The CPU can be shared by a set of processes. As a result of CPU scheduling, we can improve both the utilization of the CPU and the speed of the computer's response to its users. To realize this increase in performance, however, we must keep several processes in memory; that is, we must share memory.
Memory consists of a large array of words or bytes, each with its own address. The CPU fetches instructions from memory according to the value of the program counter. These instructions may cause additional loading from and storing to specific memory addresses.
A typical instruction-execution cycle, for example, first fetches an instruction (ADD, MOVE etc) from memory. The instruction is then decoded and may cause operands to be fetched from memory.
After the instruction has been executed on the operands, results may be stored back in memory.
The memory unit sees only a stream of memory addresses; it does not know how they are generated (by the instruction counter, indexing, indirection, literal addresses, and so on) or what they are for (instructions or data).

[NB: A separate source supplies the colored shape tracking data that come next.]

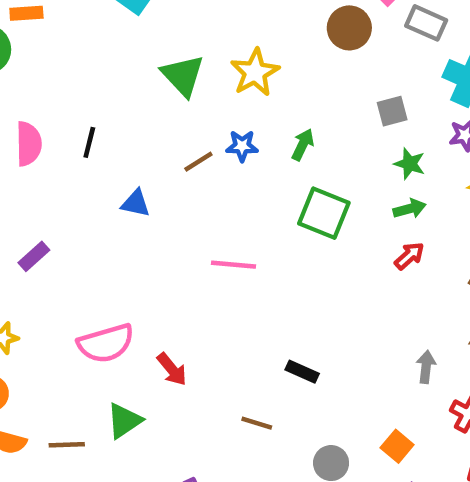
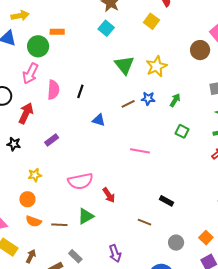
green square: (324, 213) -> (182, 131), size x0.6

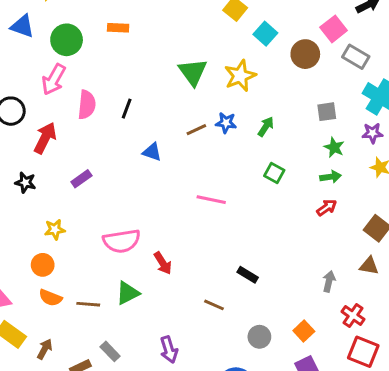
cyan square: (106, 28) -> (265, 34), moved
orange rectangle: (57, 32) -> (118, 28), moved

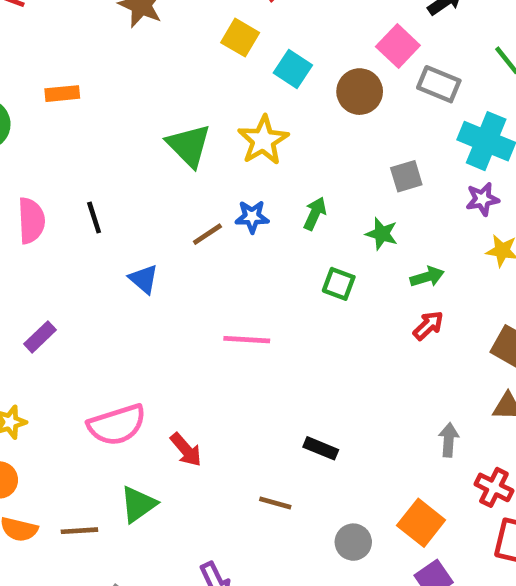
black line: (127, 109) -> (94, 217), turned -30
green star: (334, 147) -> (382, 234), moved
blue triangle: (152, 152) -> (144, 279), turned 30
orange square: (304, 331) -> (421, 523), size x1.4

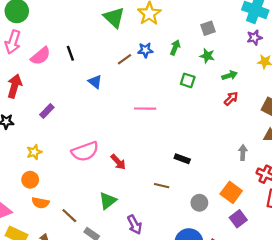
gray square: (406, 176) -> (208, 28), moved
pink semicircle: (31, 221) -> (41, 56), turned 55
green triangle: (138, 504) -> (108, 201), moved
brown line: (79, 531) -> (69, 216), moved, turned 49

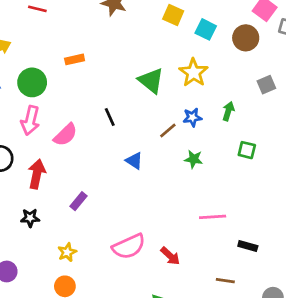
black line: (70, 53) -> (110, 117), moved
green star: (207, 56) -> (194, 159), moved
pink line: (145, 109) -> (213, 217), moved

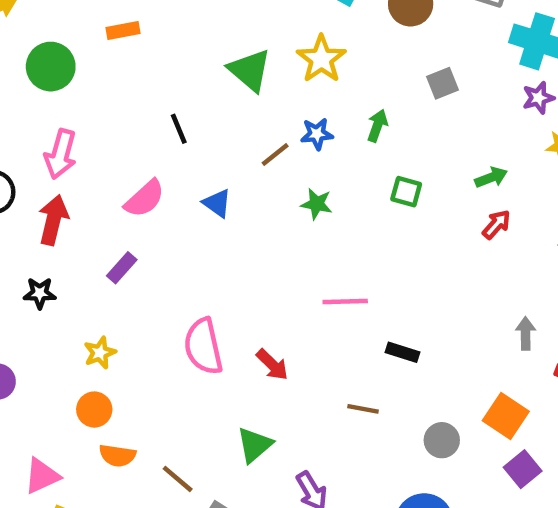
pink arrow: (30, 120) -> (61, 154), moved
pink semicircle: (65, 135) -> (145, 199), moved
pink semicircle: (129, 246) -> (203, 346), turned 100

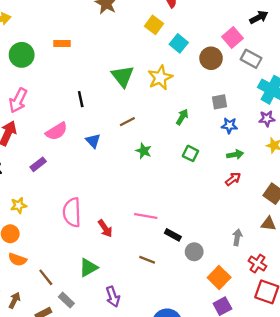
blue star: (317, 134) -> (229, 125), moved
pink line: (345, 302) -> (146, 216), moved
gray circle: (442, 440) -> (194, 252), moved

How CPU and Memory works ?
Main memory and the registers built into the processor itself are the only storage that the CPU can access directly.
There are machine instructions that take memory addresses as arguments, but none that take disk addresses. Therefore, any instructions in execution, and any data being used by the instructions, must be in one of these direct-access storage devices.
If the data are not in memory, they must be moved there before the CPU can operate on them.
Registers that are built into the CPU are generally accessible within one cycle of the CPU clock.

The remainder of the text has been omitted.